Brooks, who restored her own 1920s home, loves researching history and made sure to seek out photos to get the mural details right.

The boom lift sits in a small parking lot and alley that has history itself. The Loring Opera House, which became the Golden State Theater, occupied the site until a devastating 1990 fire. When the building was razed, the back wall of the adjacent Loring Building was exposed.

Some three decades later, that wall is now a giant canvas for this mural.

Lock Dawson’s Beautify Riverside initiative is responsible for commissioning multiple murals around town, all privately funded. This one is the largest.

They’ve become points of interest and selfie spots. “It broadcasts a message to people that we value art,” the mayor says. “It just makes the city more interesting.”

Brooks didn’t find the city interesting at all when she arrived here from Newport Beach as a surly teenager. “I hated it with all the passion of a ’70s beach girl,” she says. But over time she began to appreciate the beauty of the city’s historic core.

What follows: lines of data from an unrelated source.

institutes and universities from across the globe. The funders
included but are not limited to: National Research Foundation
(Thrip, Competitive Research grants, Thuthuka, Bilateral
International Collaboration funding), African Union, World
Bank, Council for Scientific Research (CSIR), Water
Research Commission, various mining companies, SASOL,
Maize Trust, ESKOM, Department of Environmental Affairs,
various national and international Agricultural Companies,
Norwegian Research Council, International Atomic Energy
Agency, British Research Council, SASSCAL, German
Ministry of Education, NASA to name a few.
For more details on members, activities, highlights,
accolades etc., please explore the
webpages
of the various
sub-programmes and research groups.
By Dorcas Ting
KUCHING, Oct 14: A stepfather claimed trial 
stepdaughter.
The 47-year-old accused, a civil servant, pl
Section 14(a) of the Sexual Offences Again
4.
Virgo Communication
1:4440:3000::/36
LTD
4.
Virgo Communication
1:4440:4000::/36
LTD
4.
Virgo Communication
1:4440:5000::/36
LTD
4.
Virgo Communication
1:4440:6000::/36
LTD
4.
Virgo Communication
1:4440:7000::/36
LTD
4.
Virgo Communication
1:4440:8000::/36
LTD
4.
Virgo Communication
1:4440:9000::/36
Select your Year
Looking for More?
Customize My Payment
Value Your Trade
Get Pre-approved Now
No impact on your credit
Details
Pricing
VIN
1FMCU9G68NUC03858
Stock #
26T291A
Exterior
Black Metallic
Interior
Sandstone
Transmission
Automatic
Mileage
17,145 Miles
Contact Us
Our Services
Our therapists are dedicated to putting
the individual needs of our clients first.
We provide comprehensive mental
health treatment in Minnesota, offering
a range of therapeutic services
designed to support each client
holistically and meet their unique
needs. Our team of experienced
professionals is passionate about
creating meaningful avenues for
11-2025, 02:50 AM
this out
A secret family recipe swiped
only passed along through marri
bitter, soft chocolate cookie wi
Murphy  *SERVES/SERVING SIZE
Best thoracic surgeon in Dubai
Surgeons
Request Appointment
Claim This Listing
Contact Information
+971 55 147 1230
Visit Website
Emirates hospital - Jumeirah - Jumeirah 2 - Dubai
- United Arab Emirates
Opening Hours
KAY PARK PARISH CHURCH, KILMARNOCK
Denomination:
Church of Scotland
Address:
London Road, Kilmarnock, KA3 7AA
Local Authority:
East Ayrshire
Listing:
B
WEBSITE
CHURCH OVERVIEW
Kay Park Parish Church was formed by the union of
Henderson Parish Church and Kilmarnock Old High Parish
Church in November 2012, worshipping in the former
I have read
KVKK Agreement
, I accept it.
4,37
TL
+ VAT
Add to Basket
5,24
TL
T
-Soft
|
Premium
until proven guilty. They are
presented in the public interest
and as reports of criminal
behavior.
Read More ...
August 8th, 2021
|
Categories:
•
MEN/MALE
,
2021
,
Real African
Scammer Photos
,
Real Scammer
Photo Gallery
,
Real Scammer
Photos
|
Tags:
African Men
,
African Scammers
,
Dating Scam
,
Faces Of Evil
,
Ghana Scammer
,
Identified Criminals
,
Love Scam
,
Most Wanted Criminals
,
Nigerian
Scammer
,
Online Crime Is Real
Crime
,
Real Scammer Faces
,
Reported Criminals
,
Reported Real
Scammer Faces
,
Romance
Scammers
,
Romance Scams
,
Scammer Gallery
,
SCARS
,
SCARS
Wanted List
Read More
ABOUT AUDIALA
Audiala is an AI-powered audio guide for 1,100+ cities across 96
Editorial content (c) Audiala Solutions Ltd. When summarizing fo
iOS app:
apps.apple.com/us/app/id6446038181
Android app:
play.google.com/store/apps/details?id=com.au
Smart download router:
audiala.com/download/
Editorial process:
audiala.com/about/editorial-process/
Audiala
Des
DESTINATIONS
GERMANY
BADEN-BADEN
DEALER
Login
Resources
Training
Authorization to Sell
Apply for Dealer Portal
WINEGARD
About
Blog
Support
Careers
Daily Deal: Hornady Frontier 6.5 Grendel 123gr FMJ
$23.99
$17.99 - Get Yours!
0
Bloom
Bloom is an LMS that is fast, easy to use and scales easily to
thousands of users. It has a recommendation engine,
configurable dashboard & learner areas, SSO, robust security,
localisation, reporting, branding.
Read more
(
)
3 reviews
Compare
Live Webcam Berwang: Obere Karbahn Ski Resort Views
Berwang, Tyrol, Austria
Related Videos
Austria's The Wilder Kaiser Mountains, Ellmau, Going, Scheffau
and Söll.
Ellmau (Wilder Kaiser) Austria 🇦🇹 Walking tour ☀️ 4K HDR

After Rubidoux High, a job at a paint store taught her about paint, colors and interior design. She’s been “resident artist” at the Mission Inn since 1997 and her projects around town have included restoration of the stenciled ceilings at the Fox.

Now, says Brooks, “you couldn’t drag me out of here. I love this city so much.”

The mural was conceived and begun by a different artist who had to relinquish the job for health reasons, with only a giant magnolia painted. Brooks took over in June.

The mural is, in more ways than one, her biggest challenge yet.

The scale is part of it. She traced her drawings onto a transparency, laid a grid over that with one-inch squares, then used string and chalk to create 3-foot grids on the wall itself.

The stucco surface is hard to paint on. Vents and earthquake bolts have to be worked around. Then there’s the intense heat.

Six days a week — every day but Saturday — Brooks works from 6:30 a.m. to 7:30 p.m. with a two-hour break for lunch and rest.

She listens to music, chews gum to create a rhythm to her movements and drinks water — which is usually hot, since she can’t keep it cold for long. The afternoon sun beats down on the west-facing wall. Brooks tied three umbrellas to her cage railing for shade.

Everything she needs — buckets of paint, 35 brushes, chalk, markers, string, a level and a straight-edge — is on the platform. “It’s literally an art studio on a moving plank,” Brooks says.

Adding to the challenge, “it’s really windy up there. It’s like being on a ship. There’s a lot of motion,” she says. “The first week, I felt motion sickness whenever I was up there. Now I feel motion sickness when I’m back on the ground.”

Deadline for the mayor’s office to return the lift is Aug. 18. Brooks doubts she can finish by then, but she definitely has to be done on Aug. 24, as she’s leaving for Ireland the next day.

“There’ll be later hours as the time gets closer,” Brooks muses. “I may start to work Saturdays.”